More than 70% of jobs are obtained through some sort of career or professional networking.
Career networking is the act of building beneficial professional relationships to gain information and to meet new contacts, which helps focus career goals and tap into unadvertised job vacancies.
Networking helps you:
- learn first-hand, current information about a job and the skills needed to be a strong candidate
- practice conversations with other professionals in a low-stress environment, allowing you to feel more confident during real job interviews
- receive exposure to unique jobs and personalities from many organizations, which can help you search for and find your own niche.
- build a support system of professionals who might be able to help you in the future (and vice-versa.)
Building your network
Step 1: Know yourself and decide what you want to explore
- What kind of work would I like to do?
- What kind of work environment appeals to me?
Step 2: Identify who you already know and connect with them
You know a lot more people than you think: friends, family, family of friends, friends of family, professors, former employers and co-workers. All can be helpful in getting you started.

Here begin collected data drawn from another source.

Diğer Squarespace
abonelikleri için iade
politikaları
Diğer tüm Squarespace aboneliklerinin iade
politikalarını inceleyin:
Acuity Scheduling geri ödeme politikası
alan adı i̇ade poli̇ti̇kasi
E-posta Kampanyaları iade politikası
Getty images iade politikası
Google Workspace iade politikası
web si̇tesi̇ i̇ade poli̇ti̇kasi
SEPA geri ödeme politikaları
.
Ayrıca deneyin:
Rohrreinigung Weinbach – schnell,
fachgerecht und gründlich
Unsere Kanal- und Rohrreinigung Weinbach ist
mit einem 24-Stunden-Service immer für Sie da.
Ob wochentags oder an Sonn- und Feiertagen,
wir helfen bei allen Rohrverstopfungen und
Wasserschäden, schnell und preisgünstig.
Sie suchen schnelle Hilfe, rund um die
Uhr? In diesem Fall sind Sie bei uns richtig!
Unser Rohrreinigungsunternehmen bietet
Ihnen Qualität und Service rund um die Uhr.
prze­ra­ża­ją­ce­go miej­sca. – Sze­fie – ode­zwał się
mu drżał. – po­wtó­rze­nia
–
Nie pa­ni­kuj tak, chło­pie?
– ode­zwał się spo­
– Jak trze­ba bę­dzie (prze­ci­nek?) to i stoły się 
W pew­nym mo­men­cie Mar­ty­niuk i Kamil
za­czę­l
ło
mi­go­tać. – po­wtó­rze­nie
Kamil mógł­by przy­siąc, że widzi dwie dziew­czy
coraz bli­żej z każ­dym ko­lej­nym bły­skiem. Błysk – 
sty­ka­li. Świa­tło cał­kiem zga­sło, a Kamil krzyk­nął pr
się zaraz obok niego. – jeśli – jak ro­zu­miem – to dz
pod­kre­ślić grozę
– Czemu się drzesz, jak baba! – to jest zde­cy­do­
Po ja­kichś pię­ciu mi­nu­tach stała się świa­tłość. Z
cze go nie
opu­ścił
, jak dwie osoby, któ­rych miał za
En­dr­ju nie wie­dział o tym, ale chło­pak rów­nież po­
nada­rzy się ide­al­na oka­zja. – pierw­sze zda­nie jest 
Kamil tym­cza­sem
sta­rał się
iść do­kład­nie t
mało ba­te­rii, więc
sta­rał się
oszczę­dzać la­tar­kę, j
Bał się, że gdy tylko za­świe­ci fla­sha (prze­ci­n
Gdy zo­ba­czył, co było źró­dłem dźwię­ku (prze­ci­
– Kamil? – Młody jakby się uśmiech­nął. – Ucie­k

Step 3: Increase your contact base
Now that you've identified your first ring of contacts, think about people your first ring might know and ask for an introduction. Some other ways to meet new professional network contacts include:
- Get involved on campus. This helps you develop useful and valuable skills to market yourself and allows you to meet new students and campus community members with interests similar to yours.
- get to know professors outside of your classes because they can be a valuable resource, as well.
- gain relevant experience through internships, volunteering or on- and off-campus jobs. Get to know new people (colleagues and supervisors) on a professional level. For more information, visit our experiential education page.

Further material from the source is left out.